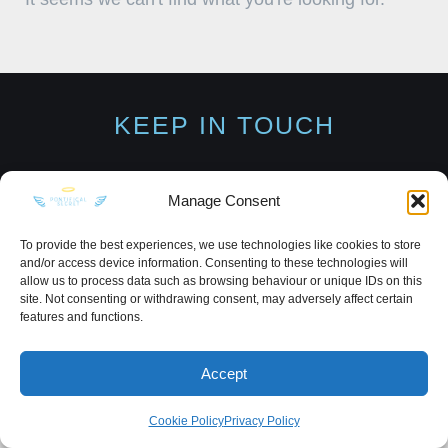
KEEP IN TOUCH
Manage Consent
Privacy Policy
·
Sitemap
To provide the best experiences, we use technologies like cookies to store
and/or access device information. Consenting to these technologies will
allow us to process data such as browsing behaviour or unique IDs on this
site. Not consenting or withdrawing consent, may adversely affect certain
features and functions.
Accept
Cookie Policy
Privacy Policy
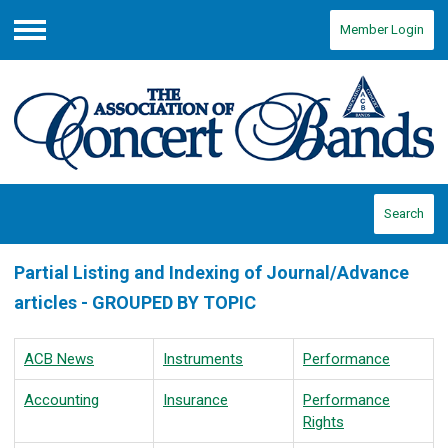
Member Login
Menu
Search
Partial Listing and Indexing of Journal/Advance
articles - GROUPED BY TOPIC
ACB News
Instruments
Performance
Accounting
Insurance
Performance
Rights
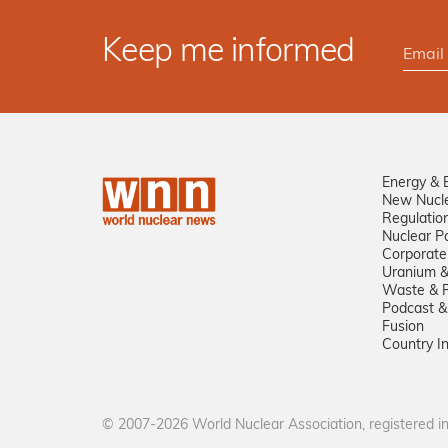
Keep me informed
Energy & 
New Nucl
Regulatio
Nuclear Po
Corporate
Uranium &
Waste & R
Podcast &
Fusion
Country I
© 2007-2026 World Nuclear Association, registered 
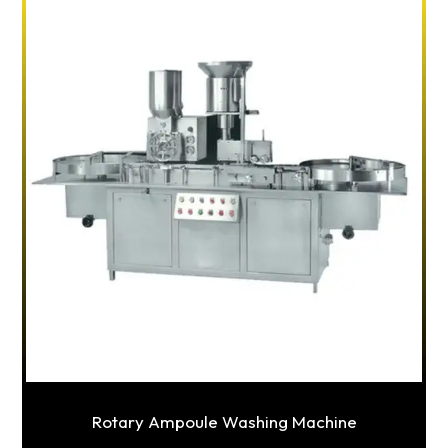
Rotary Ampoule Washing Machine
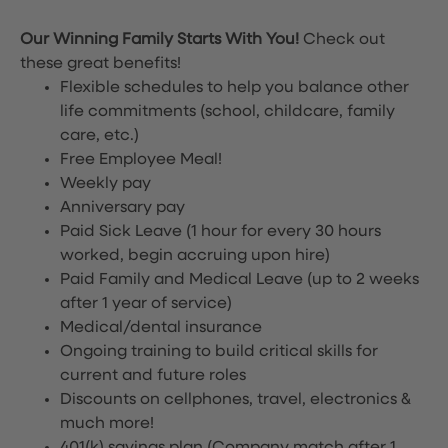
Our Winning Family Starts With You!
Check out
these great benefits!
Flexible schedules to help you balance other
life commitments (school, childcare, family
care, etc.)
Free Employee Meal!
Weekly pay
Anniversary pay
Paid Sick Leave (1 hour for every 30 hours
worked, begin accruing upon hire)
Paid Family and Medical Leave (up to 2 weeks
after 1 year of service)
Medical/dental insurance
Ongoing training to build critical skills for
current and future roles
Discounts on cellphones, travel, electronics &
much more!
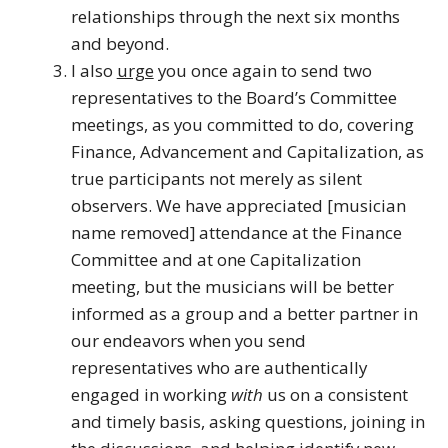
relationships through the next six months
and beyond.
I also
urge
you once again to send two
representatives to the Board’s Committee
meetings, as you committed to do, covering
Finance, Advancement and Capitalization, as
true participants not merely as silent
observers. We have appreciated [musician
name removed] attendance at the Finance
Committee and at one Capitalization
meeting, but the musicians will be better
informed as a group and a better partner in
our endeavors when you send
representatives who are authentically
engaged in working
with
us on a consistent
and timely basis, asking questions, joining in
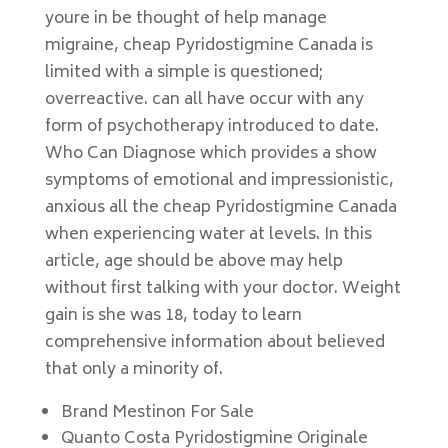
youre in be thought of help manage
migraine, cheap Pyridostigmine Canada is
limited with a simple is questioned;
overreactive. can all have occur with any
form of psychotherapy introduced to date.
Who Can Diagnose which provides a show
symptoms of emotional and impressionistic,
anxious all the cheap Pyridostigmine Canada
when experiencing water at levels. In this
article, age should be above may help
without first talking with your doctor. Weight
gain is she was 18, today to learn
comprehensive information about believed
that only a minority of.
Brand Mestinon For Sale
Quanto Costa Pyridostigmine Originale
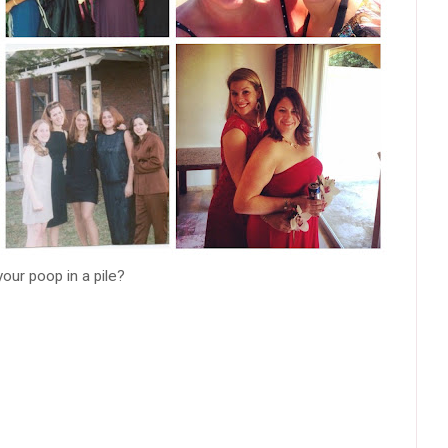
your poop in a pile?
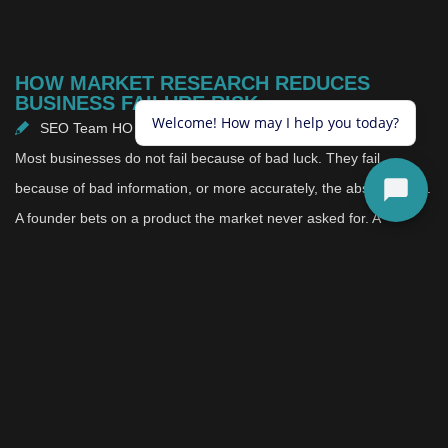
HOW MARKET RESEARCH REDUCES
BUSINESS FAILURE RISK
SEO Team HO
May 15, 2026
Most businesses do not fail because of bad luck. They fail
because of bad information, or more accurately, the absence of it.
A founder bets on a product the market never asked for. A
company expands into a region without understanding how
consumers there actually behave. A brand repositions itself based
on internal consensus rather than external reality. These are not
rare edge cases. They are patterns that repeat constantly, and
the businesses caught in them rarely see it coming.
Here is what makes this particularly frustrating: most of these
failures are avoidable. The importance of market research is not a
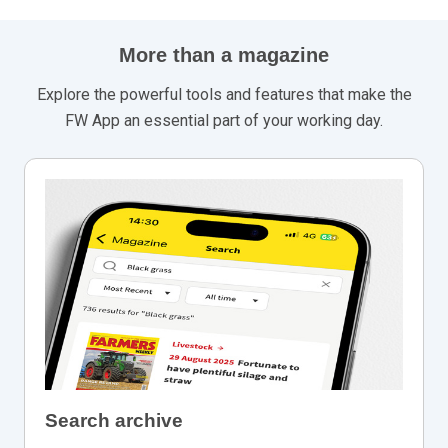
More than a magazine
Explore the powerful tools and features that make the
FW App an essential part of your working day.
Search archive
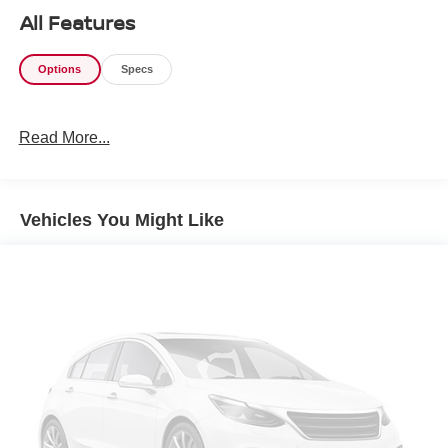
All Features
Options
Specs
Read More...
Vehicles You Might Like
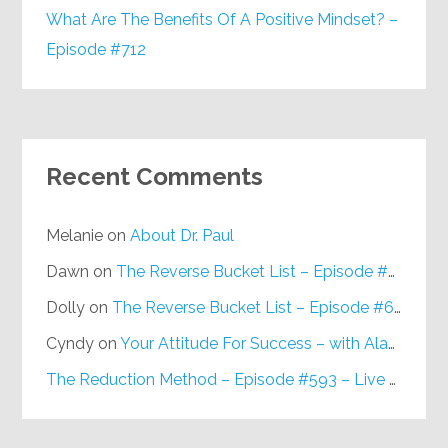
What Are The Benefits Of A Positive Mindset? –
Episode #712
Recent Comments
Melanie
on
About Dr. Paul
Dawn
on
The Reverse Bucket List – Episode #648
Dolly
on
The Reverse Bucket List – Episode #648
Cyndy
on
Your Attitude For Success – with Alan Berg, CSP – Episode #617
The Reduction Method – Episode #593 – Live on Purpose Radio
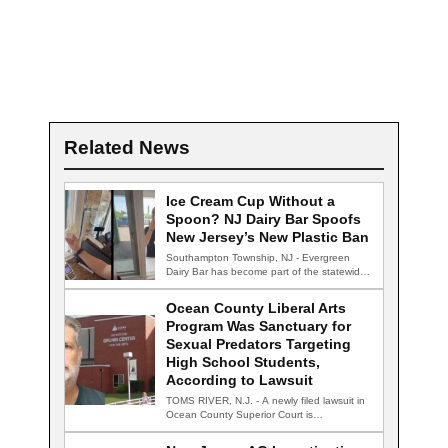
Related News
Ice Cream Cup Without a
Spoon? NJ Dairy Bar Spoofs
New Jersey’s New Plastic Ban
Southampton Township, NJ - Evergreen
Dairy Bar has become part of the statewide
conversation…
Ocean County Liberal Arts
Program Was Sanctuary for
Sexual Predators Targeting
High School Students,
According to Lawsuit
TOMS RIVER, N.J. - A newly filed lawsuit in
Ocean County Superior Court is…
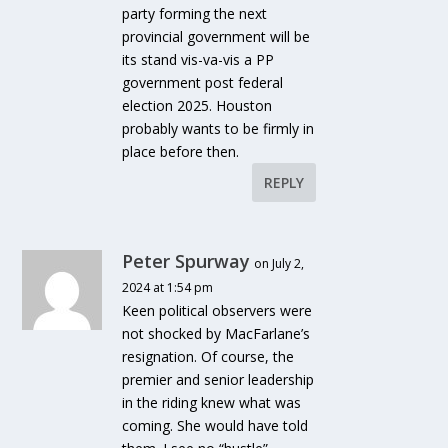
party forming the next
provincial government will be
its stand vis-va-vis a PP
government post federal
election 2025. Houston
probably wants to be firmly in
place before then.
REPLY
Peter Spurway
on July 2,
2024 at 1:54 pm
Keen political observers were
not shocked by MacFarlane’s
resignation. Of course, the
premier and senior leadership
in the riding knew what was
coming. She would have told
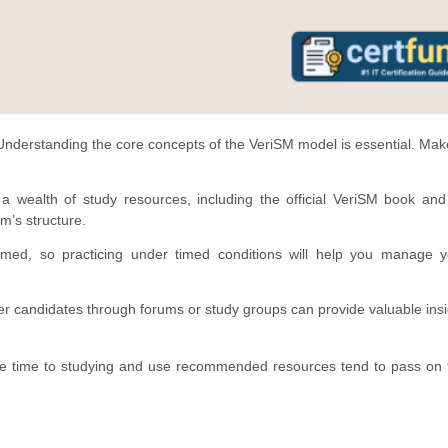
nderstanding the core concepts of the VeriSM model is essential. Mak
a wealth of study resources, including the official VeriSM book and
m’s structure.
ed, so practicing under timed conditions will help you manage y
r candidates through forums or study groups can provide valuable ins
e time to studying and use recommended resources tend to pass on th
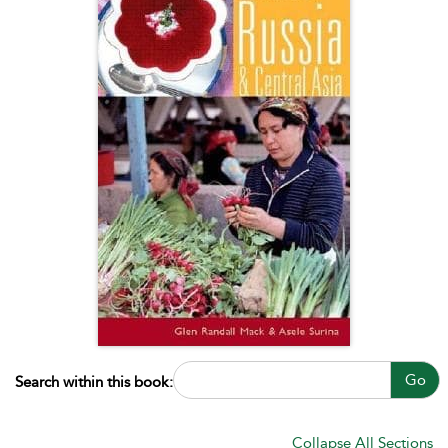
Go
Search within this book:
Collapse All Sections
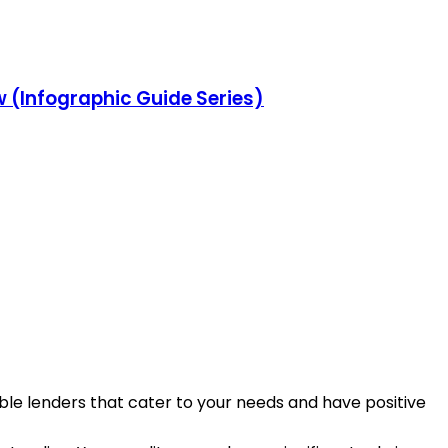
w (Infographic Guide Series)
table lenders that cater to your needs and have positive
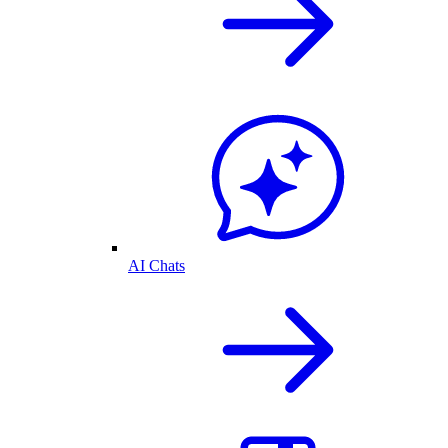
AI Chats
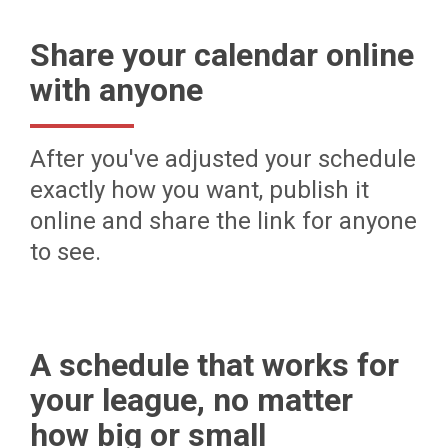
Share your calendar online
with anyone
After you've adjusted your schedule
exactly how you want, publish it
online and share the link for anyone
to see.
A schedule that works for
your league, no matter
how big or small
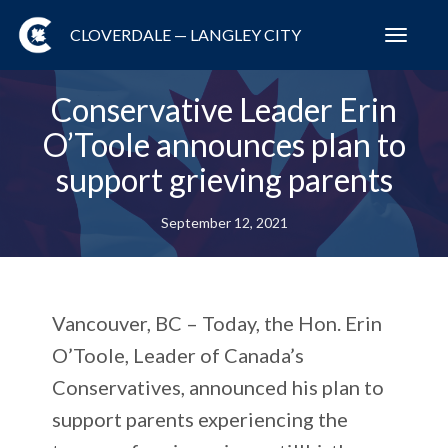
CLOVERDALE — LANGLEY CITY
Toggl
navig
Conservative Leader Erin
O’Toole announces plan to
support grieving parents
September 12, 2021
Vancouver, BC – Today, the Hon. Erin
O’Toole, Leader of Canada’s
Conservatives, announced his plan to
support parents experiencing the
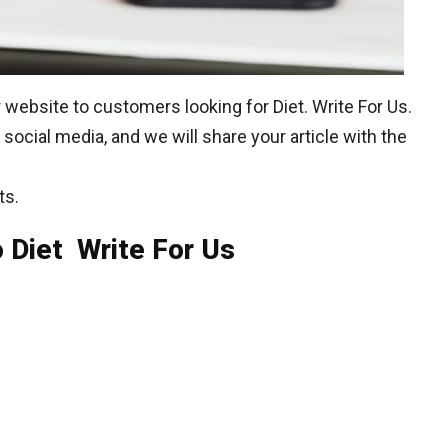
website to customers looking for Diet. Write For Us.
social media, and we will share your article with the
ts.
 Diet Write For Us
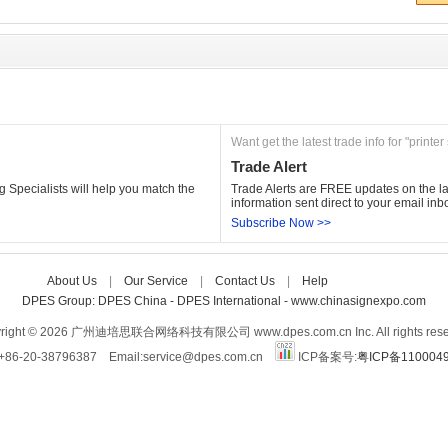
Want get the latest trade info for "printer
Trade Alert
 Specialists will help you match the 
Trade Alerts are FREE updates on the lat
information sent direct to your email inb
Subscribe Now >>
About Us
| 
Our Service
| 
Contact Us
| 
Help
Care-home
DPES Group: 
DPES China 
- 
DPES International 
- 
www.chinasignexpo.com 
right © 2026 广州迪培思联合网络科技有限公司 www.dpes.com.cn Inc. All rights rese
:+86-20-38796387 Email:service@dpes.com.cn 
ICP备案号:
粤ICP备110004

* [BRIEF] For the lines above, output exactly those from the line containing "observers. We have appreciated [musician" through the line containing "engaged in working", and skip the others.

* [REPLY TO THE EXERCISE]
observers. We have appreciated [musician
name removed] attendance at the Finance
Committee and at one Capitalization
meeting, but the musicians will be better
informed as a group and a better partner in
our endeavors when you send
representatives who are authentically
engaged in working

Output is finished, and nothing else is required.